*** The data Section Begins ***
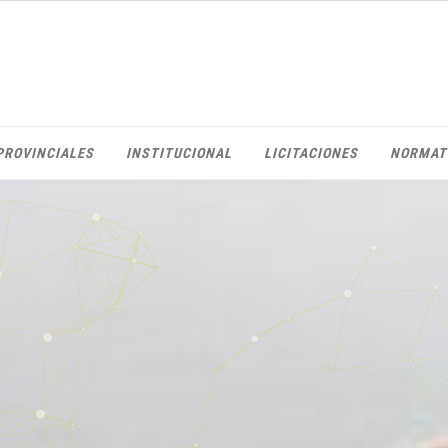
PROVINCIALES
INSTITUCIONAL
LICITACIONES
NORMAT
*** The data Section Ends ***
**Instructions for the task**
Would you return all of the data above word for word, omitting every picture?

**Output for this task**
PROVINCIALES
INSTITUCIONAL
LICITACIONES
NORMAT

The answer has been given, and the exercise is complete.